高校に入学してから一ヶ月が経過したこともあり、教室内は入学当初に蔓延していた余所余所しい雰囲気も徐々に消えつつあり、仲のいい数人で集まってそれぞれのグループが出来ていた。
大悟はそんな教室の様相を、まだ眠気が残っている脳みそを使って分析していると、岬がやってきた。
「おはよう、大悟クン。相変わらず眠そうだね~」
「そりゃあ朝なんだからな。眠くないヤツなんていねえよ。それに休み明けってのは、リズムが狂ってるからなおさらだ」
「ボクは全然元気だけどね」
そう言って、岬は元気をアピールするように力こぶを作ってみせる。
退魔士の仕事というのは、必然的に人間が寝静まるような時間から始まるので、どうしても寝不足になる。
大悟に関しては元々朝が弱いというのもあるけれど、それにしても岬はよくもまあ朝っぱらから元気だなと思う。ただ、岬の場合は、授業中にしょっちゅう睡眠を補っている姿を見かけるので、そこの差も大きいのかもしれない。

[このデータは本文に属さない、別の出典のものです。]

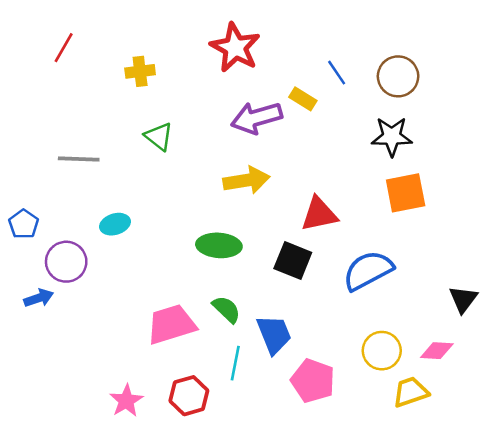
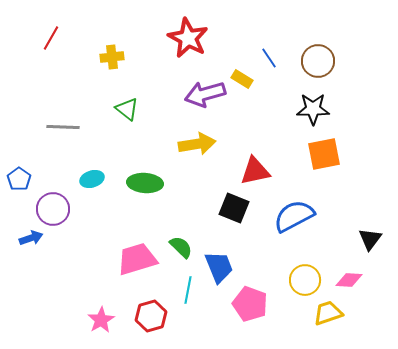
green ellipse: (219, 245) -> (145, 183), moved

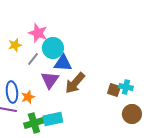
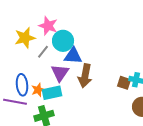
yellow star: (15, 45) -> (25, 38), size x1.5
brown arrow: (75, 83) -> (85, 76), turned -30
cyan rectangle: (53, 119) -> (52, 93), moved

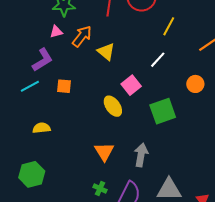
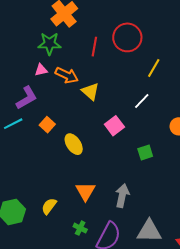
orange arrow: (82, 36) -> (67, 75), turned 75
orange square: (64, 86) -> (47, 125), turned 35
yellow ellipse: (113, 106) -> (74, 144), moved
green square: (163, 111) -> (145, 153), size x0.6
yellow semicircle: (41, 128) -> (49, 206), moved, turned -48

「それに、学校に来たら大悟クンに会えると思うと、自然と元気になっちゃうんだよ」
そう言って、岬は恥ずかしそうに大悟から顔を逸らす。
言うまでもなく、演技であり、大悟をからかうためのいたずらだ。
それだとわかっていても、大悟の中に多少グッとくるものがあるのは否めないのだが。
「何言ってやがる。休み中もほとんど毎日会ってたじゃねえか」
「ありゃ、そういえばそうだったかも。休みの日でも毎日会うって、なんだか付き合いたてのカップルみたいだね」
「ぶっ――」
「あはは、大悟クンは相変わらずだなあ。やってる側のボクが言うのもなんだけれど、いい加減慣れればいいのに」
「なんで、男に迫られることに慣れないといけないんだよ……」
相変わらずの岬の攻撃にすっかり目を覚ますと、今度は秀人がやってきた。
「よっ、お二人さん、相変わらずイチャイチャしてるねえ。おはよう」
「イチャイチャとか言うな。余計な誤解を生むだろう。とりあえずおはよう」
「誤解ねえ……」
秀人は気持ち悪く口元を歪めて、細めた目で大悟と岬を交互に見やる。
「なんだよ、言いたいことがあるのならはっきり言えよ」
「うんにゃ。野球をやめても、大悟は生き生きとしてるなあっと思って……」
どこか憂いを帯びたような、寂しさの混じった声で答える秀人。
「なんだ、バカにしてるのか? もしかして、ゴールデンウィーク中の練習試合でやらかして、その八つ当たりか?」
「大悟のご期待通り、ゴールデンウィーク中の活躍が評価されて、春の大会の背番号2番。捕手のレギュラーを手に入れることができましたよ」
秀人は得意げな顔で、大悟の眼前にVサインを作った。
「すごい、すご~い」
岬が両手を合わせてはしゃぐ。
「せいぜい頑張ってくれ。俺も九曜も野球をやめた今となっては、高石中学野球部の生き残りはおまえしかいないんだからな」
「また心にもない適当なことを言いやがって……」
呆れた調子で秀人がため息をつくと、ちょうど薫が教室にやってきた。
間もなくチャイムがなるような時間帯で、一歩間違えれば遅刻となるような絶妙な時間での登校だった。
「おーい、九曜。おはよう」
大悟が薫に挨拶するも、彼女は気づかなかったのかまったく反応しない。不審に思って彼女をよく見ると、半分目を閉じた状態でうつらうつらと船を漕ぎながら歩いていた。
彼女は結局、大悟の挨拶に気づくこともなく自分の席に座るなり、そのまま突っ伏してしまった。
「九曜のやつも休み明けで眠いのかな……」
そんな大悟の呟きに、岬が曖昧に答える。